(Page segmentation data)
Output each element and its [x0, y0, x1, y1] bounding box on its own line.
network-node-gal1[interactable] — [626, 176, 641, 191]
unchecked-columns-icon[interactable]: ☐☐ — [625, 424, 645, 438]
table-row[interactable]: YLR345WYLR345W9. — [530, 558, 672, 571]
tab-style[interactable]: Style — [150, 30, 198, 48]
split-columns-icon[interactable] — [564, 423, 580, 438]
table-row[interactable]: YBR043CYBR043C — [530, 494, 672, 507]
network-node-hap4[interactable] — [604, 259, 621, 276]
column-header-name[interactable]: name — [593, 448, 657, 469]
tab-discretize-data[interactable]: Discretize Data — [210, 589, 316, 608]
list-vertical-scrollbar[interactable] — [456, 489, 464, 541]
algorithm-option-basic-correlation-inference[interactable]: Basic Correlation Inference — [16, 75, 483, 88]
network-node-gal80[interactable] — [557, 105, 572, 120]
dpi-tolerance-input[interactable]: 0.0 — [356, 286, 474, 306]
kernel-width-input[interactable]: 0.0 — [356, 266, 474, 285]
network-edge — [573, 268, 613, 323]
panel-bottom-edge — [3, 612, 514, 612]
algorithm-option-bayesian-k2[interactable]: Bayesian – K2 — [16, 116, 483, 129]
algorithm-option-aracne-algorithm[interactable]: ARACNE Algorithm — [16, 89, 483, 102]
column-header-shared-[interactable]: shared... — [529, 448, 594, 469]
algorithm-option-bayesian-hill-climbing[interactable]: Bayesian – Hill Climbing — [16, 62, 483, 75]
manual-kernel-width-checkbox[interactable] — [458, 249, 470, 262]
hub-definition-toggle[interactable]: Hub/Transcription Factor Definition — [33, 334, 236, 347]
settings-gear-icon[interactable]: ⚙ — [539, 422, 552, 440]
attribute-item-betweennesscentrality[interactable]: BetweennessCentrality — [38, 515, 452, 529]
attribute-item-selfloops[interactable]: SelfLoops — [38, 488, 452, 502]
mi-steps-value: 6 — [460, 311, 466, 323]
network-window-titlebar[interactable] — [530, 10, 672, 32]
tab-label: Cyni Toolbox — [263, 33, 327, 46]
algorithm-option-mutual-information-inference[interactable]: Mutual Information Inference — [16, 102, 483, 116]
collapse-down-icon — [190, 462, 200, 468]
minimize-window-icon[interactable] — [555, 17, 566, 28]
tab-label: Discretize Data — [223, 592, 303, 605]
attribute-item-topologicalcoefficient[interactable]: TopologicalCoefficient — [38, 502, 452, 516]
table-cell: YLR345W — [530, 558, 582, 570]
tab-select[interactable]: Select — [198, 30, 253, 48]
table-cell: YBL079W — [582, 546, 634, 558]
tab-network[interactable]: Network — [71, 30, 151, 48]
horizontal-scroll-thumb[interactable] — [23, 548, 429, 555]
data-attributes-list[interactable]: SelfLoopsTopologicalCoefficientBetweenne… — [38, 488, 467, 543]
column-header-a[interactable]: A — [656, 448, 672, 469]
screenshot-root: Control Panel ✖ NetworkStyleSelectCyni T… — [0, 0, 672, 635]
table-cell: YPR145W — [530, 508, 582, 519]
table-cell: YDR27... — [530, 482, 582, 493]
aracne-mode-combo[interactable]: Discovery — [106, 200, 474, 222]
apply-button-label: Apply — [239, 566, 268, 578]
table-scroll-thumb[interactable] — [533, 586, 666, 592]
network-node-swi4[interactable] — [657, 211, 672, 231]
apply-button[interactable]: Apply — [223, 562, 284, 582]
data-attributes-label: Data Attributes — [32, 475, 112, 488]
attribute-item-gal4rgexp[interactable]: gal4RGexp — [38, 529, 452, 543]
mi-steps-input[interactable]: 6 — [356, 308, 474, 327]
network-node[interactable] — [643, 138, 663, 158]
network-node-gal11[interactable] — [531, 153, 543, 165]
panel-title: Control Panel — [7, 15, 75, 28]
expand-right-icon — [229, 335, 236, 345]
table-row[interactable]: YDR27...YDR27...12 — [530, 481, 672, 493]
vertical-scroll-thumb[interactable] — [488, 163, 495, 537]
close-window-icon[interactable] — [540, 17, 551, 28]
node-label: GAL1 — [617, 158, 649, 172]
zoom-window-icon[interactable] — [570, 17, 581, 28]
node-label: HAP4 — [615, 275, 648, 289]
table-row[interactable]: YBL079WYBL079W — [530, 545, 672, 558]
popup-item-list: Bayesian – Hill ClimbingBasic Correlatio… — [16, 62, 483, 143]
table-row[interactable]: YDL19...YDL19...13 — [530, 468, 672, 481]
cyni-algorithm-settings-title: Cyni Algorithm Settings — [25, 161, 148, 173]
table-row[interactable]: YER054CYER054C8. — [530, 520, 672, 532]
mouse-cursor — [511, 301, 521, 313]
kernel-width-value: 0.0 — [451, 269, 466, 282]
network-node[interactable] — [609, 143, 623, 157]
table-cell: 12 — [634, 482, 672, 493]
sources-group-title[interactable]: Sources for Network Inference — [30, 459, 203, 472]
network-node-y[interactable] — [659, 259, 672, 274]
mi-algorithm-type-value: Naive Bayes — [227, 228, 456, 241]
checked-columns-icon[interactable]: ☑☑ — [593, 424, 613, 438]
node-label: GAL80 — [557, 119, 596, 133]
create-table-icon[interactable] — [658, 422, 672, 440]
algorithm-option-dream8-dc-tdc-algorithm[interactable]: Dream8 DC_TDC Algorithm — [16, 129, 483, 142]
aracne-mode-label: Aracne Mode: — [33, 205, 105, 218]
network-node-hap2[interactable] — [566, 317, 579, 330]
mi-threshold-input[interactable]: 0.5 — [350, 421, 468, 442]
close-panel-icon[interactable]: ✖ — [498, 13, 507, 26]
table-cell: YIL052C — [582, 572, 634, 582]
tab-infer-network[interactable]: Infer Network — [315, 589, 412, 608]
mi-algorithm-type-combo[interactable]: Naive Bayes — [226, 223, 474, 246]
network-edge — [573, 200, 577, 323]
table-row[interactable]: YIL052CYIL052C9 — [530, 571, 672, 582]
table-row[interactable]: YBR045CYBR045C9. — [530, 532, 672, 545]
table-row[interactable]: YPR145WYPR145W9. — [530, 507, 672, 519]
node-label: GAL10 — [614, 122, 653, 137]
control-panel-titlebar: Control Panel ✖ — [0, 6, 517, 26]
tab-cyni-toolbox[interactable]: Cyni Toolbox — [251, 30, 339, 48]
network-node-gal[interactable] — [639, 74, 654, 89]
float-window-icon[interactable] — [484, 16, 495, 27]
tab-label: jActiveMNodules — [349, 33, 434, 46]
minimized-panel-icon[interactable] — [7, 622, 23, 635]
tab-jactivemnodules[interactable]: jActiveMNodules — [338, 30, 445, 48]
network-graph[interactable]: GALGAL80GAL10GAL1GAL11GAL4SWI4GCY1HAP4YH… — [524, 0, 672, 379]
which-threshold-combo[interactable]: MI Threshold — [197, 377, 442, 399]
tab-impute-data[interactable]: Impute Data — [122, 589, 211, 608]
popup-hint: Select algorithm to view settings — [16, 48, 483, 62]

...

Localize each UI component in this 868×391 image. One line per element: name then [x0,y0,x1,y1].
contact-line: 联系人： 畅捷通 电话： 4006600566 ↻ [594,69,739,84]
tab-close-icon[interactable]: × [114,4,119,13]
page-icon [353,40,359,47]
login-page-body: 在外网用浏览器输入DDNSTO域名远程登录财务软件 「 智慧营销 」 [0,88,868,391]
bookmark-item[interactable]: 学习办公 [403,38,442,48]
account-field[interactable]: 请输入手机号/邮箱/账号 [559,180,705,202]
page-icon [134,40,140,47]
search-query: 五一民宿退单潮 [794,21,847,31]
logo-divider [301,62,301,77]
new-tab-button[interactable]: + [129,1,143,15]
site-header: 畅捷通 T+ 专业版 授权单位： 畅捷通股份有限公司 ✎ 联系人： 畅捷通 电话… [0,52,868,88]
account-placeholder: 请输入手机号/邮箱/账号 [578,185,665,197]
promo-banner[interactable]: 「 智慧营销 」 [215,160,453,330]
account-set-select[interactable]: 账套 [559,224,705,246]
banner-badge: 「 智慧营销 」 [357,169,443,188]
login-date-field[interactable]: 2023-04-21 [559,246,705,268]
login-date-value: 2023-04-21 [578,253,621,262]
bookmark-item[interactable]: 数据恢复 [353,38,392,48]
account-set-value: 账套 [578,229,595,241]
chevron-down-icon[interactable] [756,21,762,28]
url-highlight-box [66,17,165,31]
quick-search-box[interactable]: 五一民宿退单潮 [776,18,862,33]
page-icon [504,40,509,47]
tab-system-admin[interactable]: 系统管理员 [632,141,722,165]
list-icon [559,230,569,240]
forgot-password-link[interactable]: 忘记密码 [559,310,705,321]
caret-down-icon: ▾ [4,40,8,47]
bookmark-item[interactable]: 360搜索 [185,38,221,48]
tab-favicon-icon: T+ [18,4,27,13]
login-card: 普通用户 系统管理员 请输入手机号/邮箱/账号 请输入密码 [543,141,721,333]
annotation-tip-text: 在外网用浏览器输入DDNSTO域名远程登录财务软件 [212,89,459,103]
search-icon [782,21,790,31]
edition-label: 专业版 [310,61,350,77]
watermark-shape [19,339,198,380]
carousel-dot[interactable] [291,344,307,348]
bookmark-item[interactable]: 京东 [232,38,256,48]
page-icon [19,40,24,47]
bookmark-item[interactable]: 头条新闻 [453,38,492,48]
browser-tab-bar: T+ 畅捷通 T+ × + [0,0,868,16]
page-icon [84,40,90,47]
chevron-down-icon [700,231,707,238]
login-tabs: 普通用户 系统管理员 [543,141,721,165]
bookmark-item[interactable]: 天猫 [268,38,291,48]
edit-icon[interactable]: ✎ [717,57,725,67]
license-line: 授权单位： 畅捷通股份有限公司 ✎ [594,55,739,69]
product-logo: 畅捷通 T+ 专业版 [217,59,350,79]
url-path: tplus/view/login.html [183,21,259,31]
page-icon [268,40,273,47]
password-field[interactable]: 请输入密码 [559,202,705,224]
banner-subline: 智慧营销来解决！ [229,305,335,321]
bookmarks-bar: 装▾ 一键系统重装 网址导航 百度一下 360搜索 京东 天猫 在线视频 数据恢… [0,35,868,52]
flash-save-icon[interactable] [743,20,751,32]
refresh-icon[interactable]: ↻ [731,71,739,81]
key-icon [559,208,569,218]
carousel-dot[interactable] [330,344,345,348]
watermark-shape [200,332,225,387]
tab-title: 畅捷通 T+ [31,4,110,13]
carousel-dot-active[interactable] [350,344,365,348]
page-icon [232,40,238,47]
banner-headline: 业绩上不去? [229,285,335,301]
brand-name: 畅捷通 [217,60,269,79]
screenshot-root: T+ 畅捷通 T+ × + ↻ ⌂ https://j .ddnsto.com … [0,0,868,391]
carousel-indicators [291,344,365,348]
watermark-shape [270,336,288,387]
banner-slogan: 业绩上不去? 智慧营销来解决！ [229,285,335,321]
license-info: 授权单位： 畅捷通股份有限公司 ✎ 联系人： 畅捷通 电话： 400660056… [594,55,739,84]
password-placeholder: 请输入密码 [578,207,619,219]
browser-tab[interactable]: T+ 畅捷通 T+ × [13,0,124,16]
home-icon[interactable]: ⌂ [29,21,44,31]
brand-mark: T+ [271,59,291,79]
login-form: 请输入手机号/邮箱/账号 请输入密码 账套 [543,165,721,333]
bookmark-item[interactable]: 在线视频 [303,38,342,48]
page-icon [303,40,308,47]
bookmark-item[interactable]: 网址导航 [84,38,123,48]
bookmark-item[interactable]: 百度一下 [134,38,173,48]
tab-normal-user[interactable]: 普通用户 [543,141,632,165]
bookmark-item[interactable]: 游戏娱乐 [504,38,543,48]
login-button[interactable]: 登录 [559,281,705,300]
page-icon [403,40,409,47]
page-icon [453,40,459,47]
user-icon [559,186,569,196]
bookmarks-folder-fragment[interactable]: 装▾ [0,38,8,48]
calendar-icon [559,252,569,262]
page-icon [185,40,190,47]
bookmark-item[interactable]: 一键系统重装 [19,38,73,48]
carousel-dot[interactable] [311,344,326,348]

◆ **Goal of the exercise**
The word to find is "steps". Copy every line of the data that holds it.

◆ **Answer section**
mi-steps-value: 6 — [460, 311, 466, 323]
mi-steps-input[interactable]: 6 — [356, 308, 474, 327]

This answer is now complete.